Q: So, who are those people who end up making it and get themselves out of poverty? 

A: It’s really hard to know. My dad got himself out of poverty, but that was 30 years ago, and it’s much harder now. It’s hard to know who are the people that move themselves out of poverty. Oftentimes, it is people who are able to go to college because that four-year degree can often open doors for them, so that’s often how people get out of poverty.

Sometimes moving out of a more rural area can help just because if you’re able to financially to move, because there’s costs associated with moving, but if you’re able to move where there’s more jobs and more opportunities, maybe you can switch jobs and make more money, that kind of thing. But, it’s harder to move out of poverty if you’re in a rural area. 

Q: At the end [of the webinar], you said that there’s a silver lining, that your brain can change. Can you tell me more about that?

Jessica Sharp, Founder and Chief Educator at Sharp Brain Consulting

A: The really good thing about our brains is that they are designed to change. They change every day, quite frankly, and they can grow and change all the time. So, in terms of people who live in poverty, there are things we can do from a brain perspective to help basically—going back to my metaphor—calm that little guard down and allow the brain to make decisions that we’re going to be happy with later.

Honestly, meditation is a really, really great way to do that. There’s a lot of research that says that meditation can calm down your amygdala, which is the guard in your brain, and help get more oxygen to this part of your brain, which is the part of the brain that makes you able to make decisions.

So, meditating for three to five minutes per day, four to five times a week, consistently, can really help. There is a slew of apps that help—all of them have free versions, which is great. But, I would recommend meditating regularly because that can really help your brain.

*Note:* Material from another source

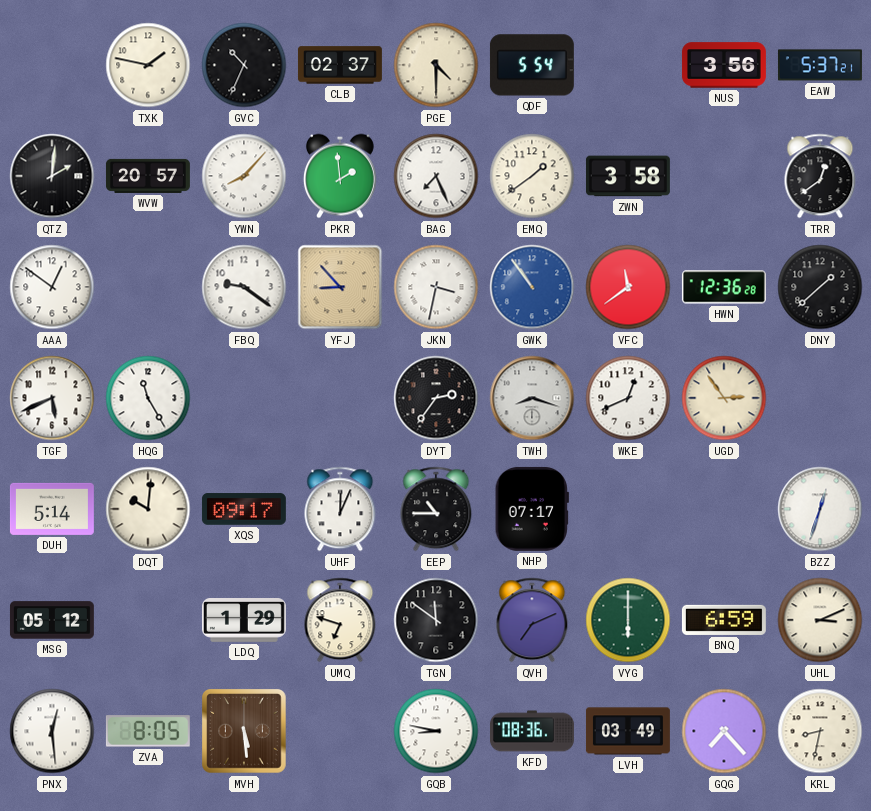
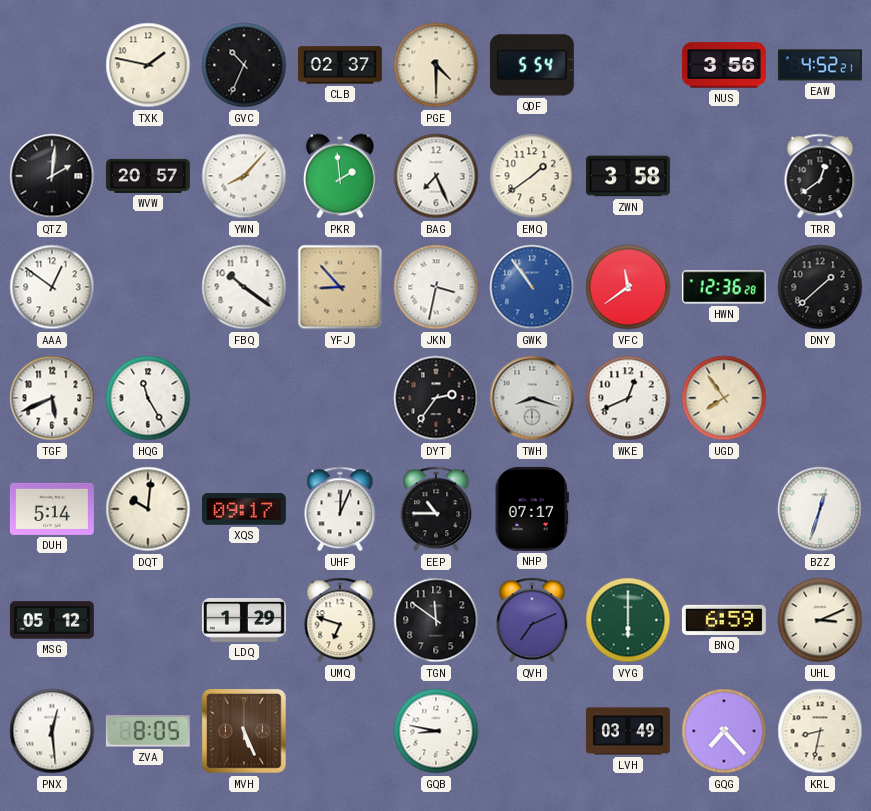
EAW: 5:37 -> 4:52
FBQ: 9:21 -> 10:21
UGD: 2:54 -> 7:54
MVH: 5:29 -> 5:26
KFD: 08:36 -> none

Also for young people—if you’ve got an elementary school student that you’re working with or know that lives in poverty, read a lot of books to them. Take them to a museum or park or something, take them places. Right now, because of COVID, there are a lot of museums, and zoos and all kinds of things that are doing virtual field trips, so show them the San Diego Zoo, and show them all these animals, because those kinds of exposures are really important, and it can help young people see experiences and career paths that they never really thought of before.

But, one of the big things that we can do to change our brain and just make us more calm is meditation and deep breathing.


Sharp Brain Consulting is a brain-based organizational development firm. It walks alongside organizations to improve their outcomes.

Mission West Virginia changes the lives of youth and families and promotes positive futures by recruiting foster families, providing life skills education and creating community connections.